Um dos casos destacados envolve um indivíduo conhecido como “paciente de Kansas City”, que foi diagnosticado com HIV e leucemia mieloide aguda aos 21 anos, uma condição que prejudica a produção de células de defesa no corpo humano.
Contexto dos dois pacientes
O segundo caso é do “paciente de Essen”, na Alemanha, que também lida com uma infecção dupla, envolvendo dois tipos de HIV e hepatite B (HBV). Ambos os pacientes foram tratados com transplantes de células-tronco hematopoiéticas, as quais geram as células do sangue, incluindo os leucócitos que protegem o organismo.
Esses transplantes foram realizados com células de doadores que apresentam uma mutação genética única, conferindo resistência ao HIV.
O HIV pode somente se ativar ao invadir células. No caso do vírus da Aids, o alvo são os linfócitos T CD4+, essenciais para a imunidade e combate a infecções.
O dano ao organismo ocorre porque o vírus elimina as células de defesa, tornando os indivíduos vulneráveis a diversas doenças infecciosas. Sem uma quantidade adequada de células CD4+, a proteção do corpo é severamente comprometida.
Para infectar uma célula, o HIV se liga a receptores na superfície das células CD4+: o receptor CD4 e os correceptores CCR5 e CXCR4. Essa interação permite que o vírus penetre na célula, iniciando sua replicação.
Os doadores de células-tronco apresentaram uma forma alterada do correceptor CCR5, denominada CCR5 delta32, que bloqueia a entrada do HIV nas células. Sem essa conexão, o vírus não pode causar infecção.
Impacto do transplante
Após o transplante, os pacientes recebem células hematopoiéticas que possuem a mutação CCR5 delta32. Assim, as novas células T CD4+ que surgem são, em teoria, resistentes ao HIV.

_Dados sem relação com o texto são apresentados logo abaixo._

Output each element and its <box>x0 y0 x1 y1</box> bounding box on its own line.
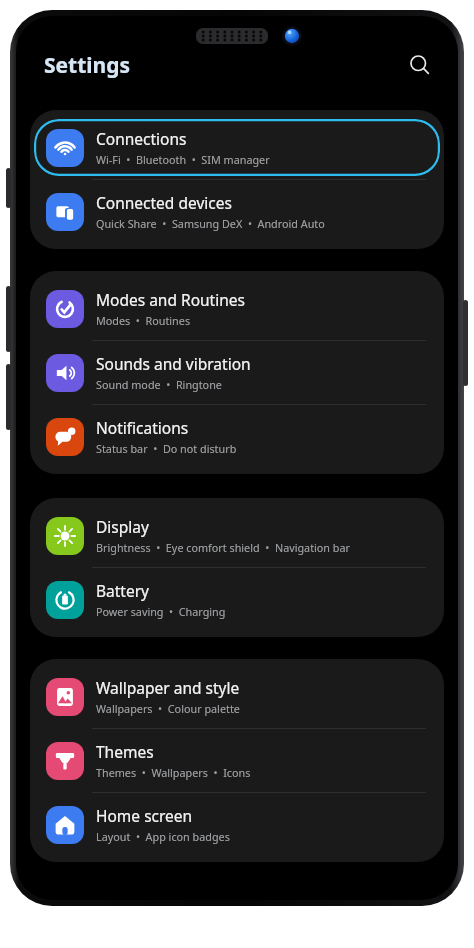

Em ambos os casos, o tratamento com antirretrovirais foi interrompido para monitorar a resposta ao transplante. Mesmo depois de vários meses sem medicações, os pesquisadores não conseguiram detectar o vírus nos organismos de ambos os pacientes.

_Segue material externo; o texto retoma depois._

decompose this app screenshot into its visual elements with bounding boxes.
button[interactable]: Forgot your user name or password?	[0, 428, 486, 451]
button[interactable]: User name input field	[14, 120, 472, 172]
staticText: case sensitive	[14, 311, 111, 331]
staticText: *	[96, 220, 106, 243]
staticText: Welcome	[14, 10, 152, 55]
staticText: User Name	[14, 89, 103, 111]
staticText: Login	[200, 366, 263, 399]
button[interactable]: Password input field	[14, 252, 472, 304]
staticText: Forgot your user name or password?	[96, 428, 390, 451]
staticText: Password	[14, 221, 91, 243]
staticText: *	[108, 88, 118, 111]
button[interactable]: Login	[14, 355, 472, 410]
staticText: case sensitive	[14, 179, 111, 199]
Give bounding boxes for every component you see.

“A presença da mutação em homozigose, com ambos os pais transmitindo o gene CCR5 delta32 ao filho, ocorre em aproximadamente 10% da população do norte da Europa, sendo raramente encontrada em outros locais. A questão principal é se essa mutação realmente proporciona uma remissão duradora do HIV”, afirma Carina Elsner, uma das pesquisadoras envolvidas no caso do paciente de Essen.
No seguimento do paciente de Kansas City, já se passaram 14 meses sem a presença do vírus, enquanto no caso de Essen, a ausência foi notada por 12 meses. Contudo, a interrupção do tratamento antirretroviral trouxe de volta o vírus da hepatite B.
Por meio dessas investigações, ficaram evidentes as remissões do HIV, embora seja mais preciso referir-se a essas descobertas como remissões em vez de curas definitivas, uma vez que o retorno da infecção ainda não pode ser descartado.
“Cada caso é único, mas isso acrescenta ao número de pacientes que se recuperaram após o transplante de células-tronco”, disse Wissam El Atrouni, que conduziu a pesquisa com o paciente de Kansas City. “É imprescindível o acompanhamento contínuo, e agora planejamos testes mensais.”
O primeiro caso considerado curado do HIV foi o de Timothy Ray Brown, conhecido como “paciente de Berlim”, que recebeu um transplante de células-tronco em 2007, vivendo livre da infecção até 2020, quando faleceu de leucemia, a razão que motivou seu transplante.